Eyes in the Dust and Other Stories
Trepidatio Publishing (April 2, 2021)
Reviewed by Ray Palen
It’s always nice to be introduced to new voices in horror and with the short-story collection EYES IN THE DUST by Chicago writer David Peak, we get two. The first is obvious, David Peak and his collection of scary tales, but the other is the eye-opening and insightful introduction by writer Christopher Slatsky.
Slatsky’s introduction poses questions to the reader: “What is the appeal, if any, of unpleasant storytelling? What allure in the dreary?” He goes on to supply his own answers to these questions and it makes for great reading and the ideal set-up for the group of horrific short stories from the mind of David Peak that are to follow.
In “Helping Hands,” young Betsy finds a stack of arms as well as the bodies of dead children. She is shown all this by Village Leader, Malmoud, in their landscape in South Sudan. This fantastical tale finds a giant mosquito asking Betsy what she would ask for if she had one and she replied: “I would like more hands.” This is so she can help more people in the world—the results I will leave to your imagination.
“Out Of Step in the Kingdom Of Our Lord” finds young Howard Parker, one day removed from his thirteenth birthday, accepting an invitation to tea at the home of his eccentric Aunt Lillian. His parents are dead, so Aunty is all he has. It is at this time that Howard explores his dark fantasy world or kingdom, and the horrific woman who waits for him there.

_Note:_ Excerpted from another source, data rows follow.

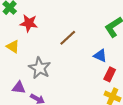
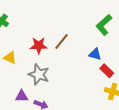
red star: (29, 23) -> (39, 45), moved
red rectangle: (110, 74) -> (107, 71), turned -64

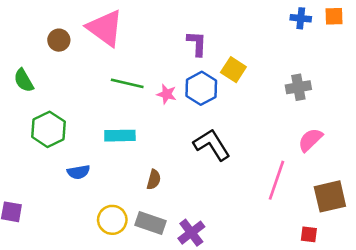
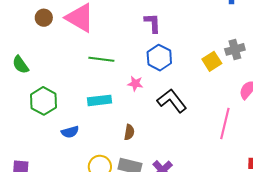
brown circle: (59, 40) -> (44, 18), moved
yellow square: (233, 70) -> (212, 61), moved, turned 30
pink star: (167, 94) -> (135, 84), moved

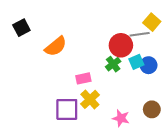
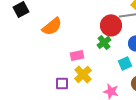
cyan square: (136, 62) -> (125, 63), moved
purple square: (67, 109) -> (62, 83), size x0.6

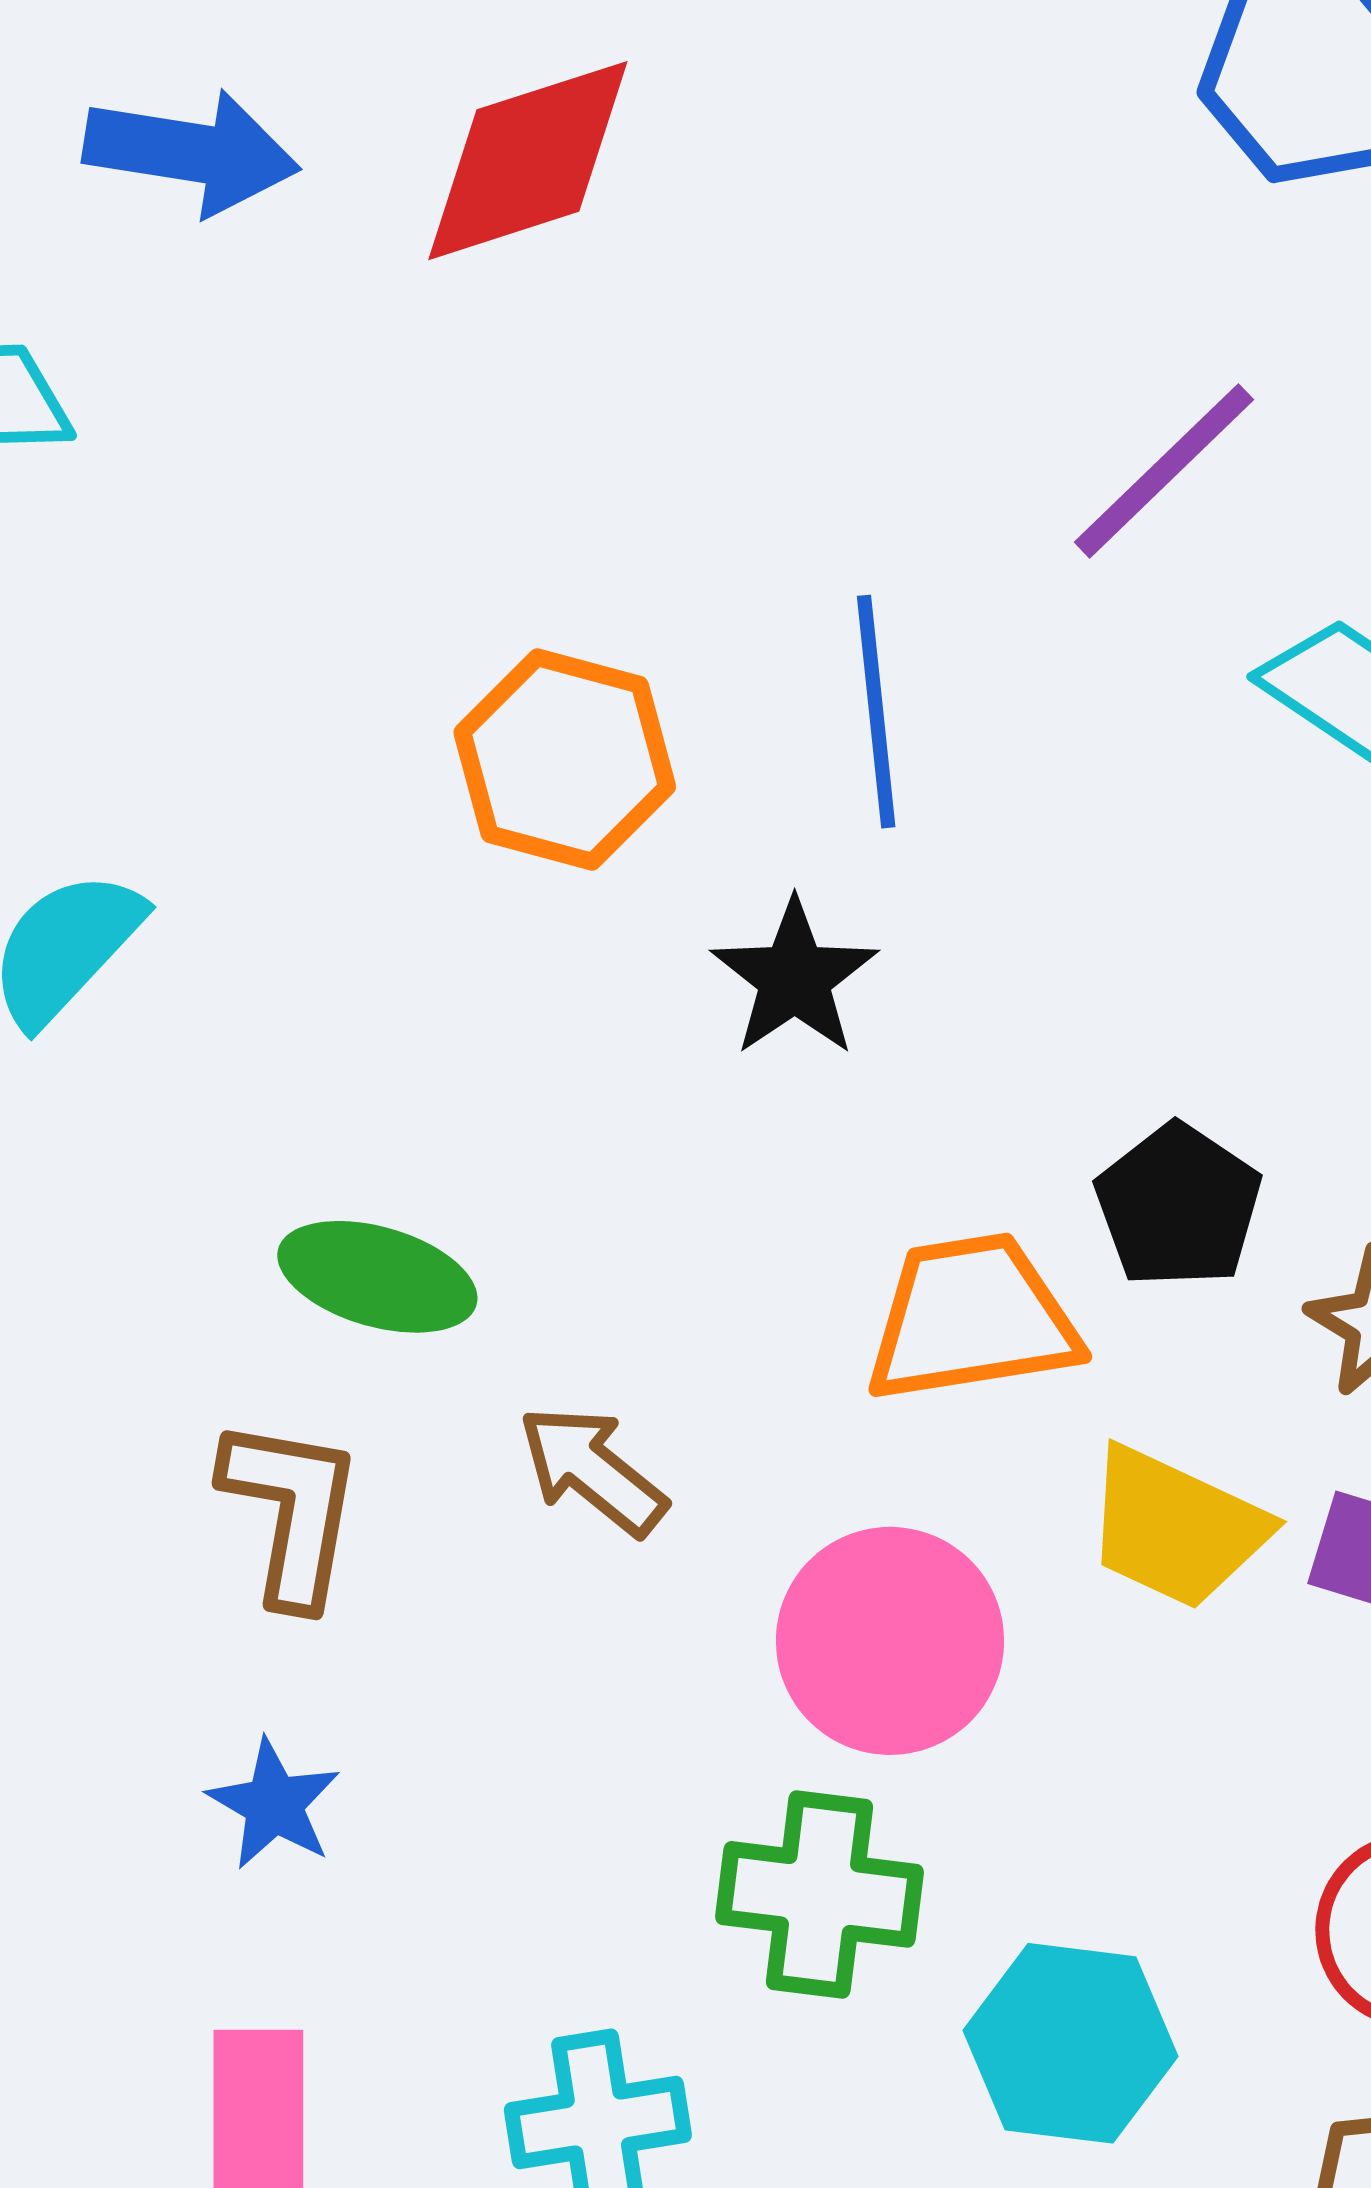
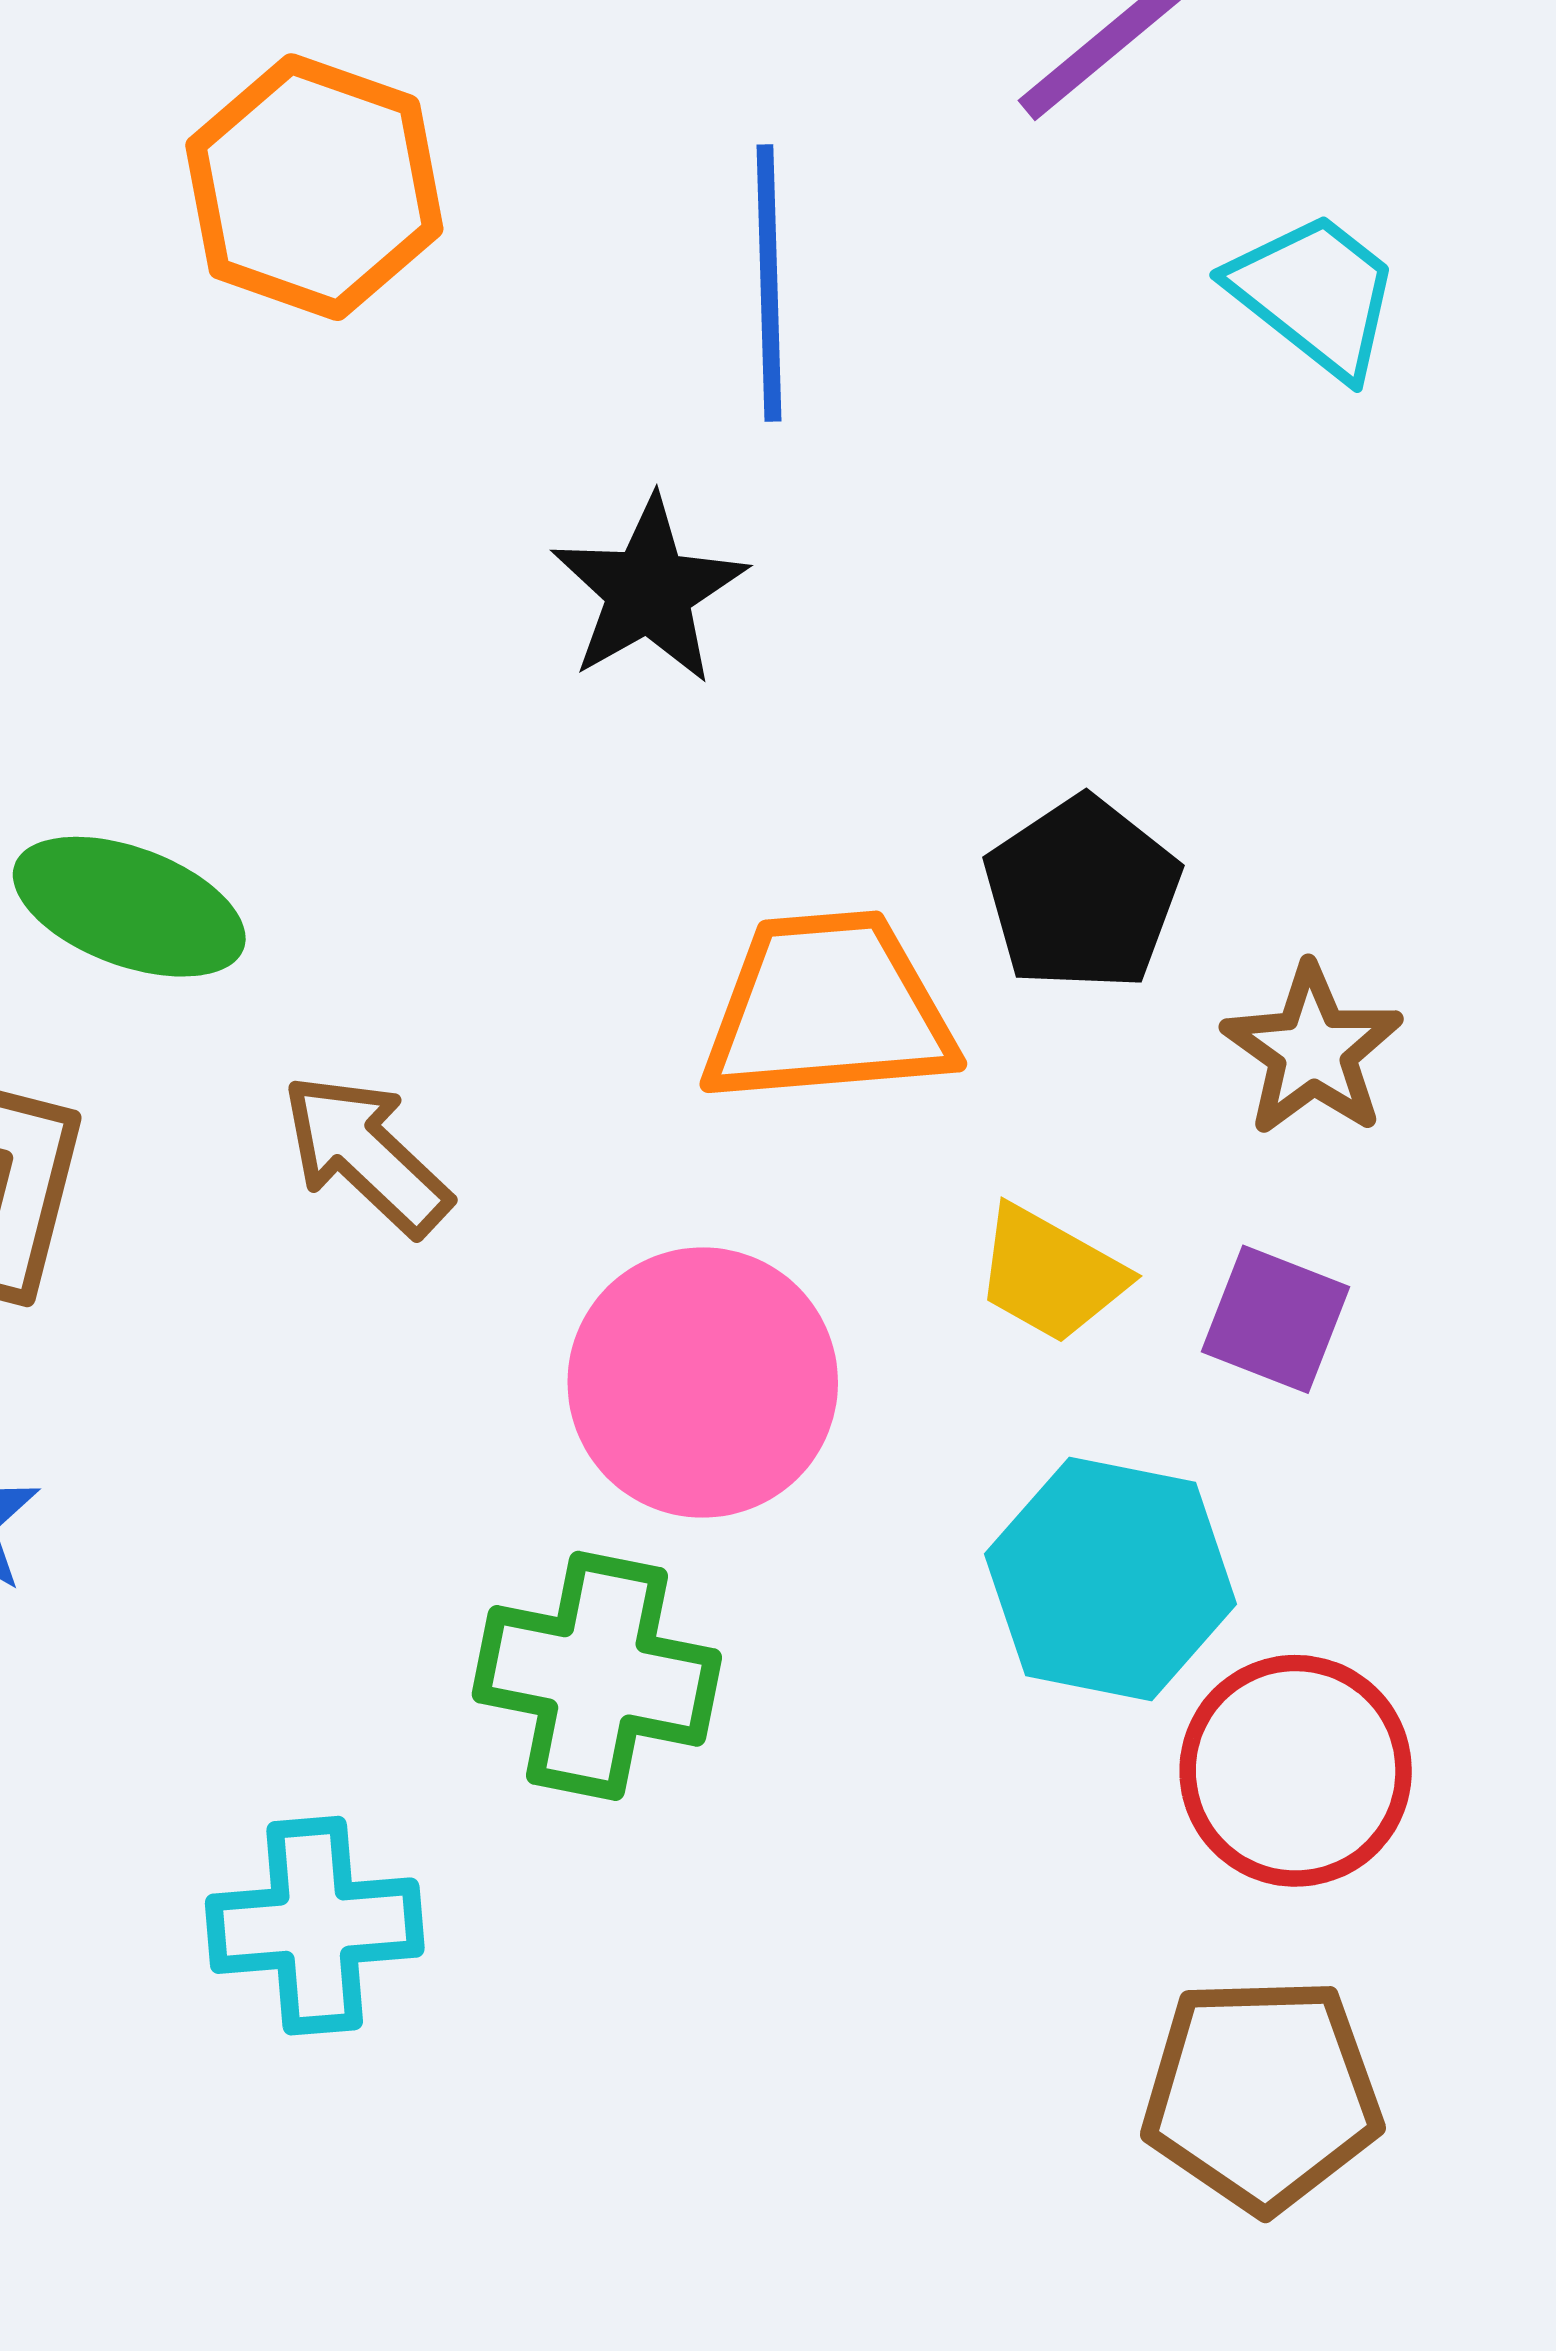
orange hexagon: (565, 759) -> (314, 187), moved
yellow trapezoid: (1176, 1528) -> (1051, 1274), size x0.7
cyan hexagon: (1071, 2043) -> (1111, 1579), moved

“Phantoms” is told from the vantage point of the Iraqi Kurdish who have always lived amidst skirmish of some type. They are ambivalent about the presence of the American army that is there. There is a symbolic reference to the feeling of ‘phantom’ limbs, once someone has lost one—especially in tragic circumstances. This philosophical short story compares mankind to animals in this situation and questions what animals know and feel that we do not.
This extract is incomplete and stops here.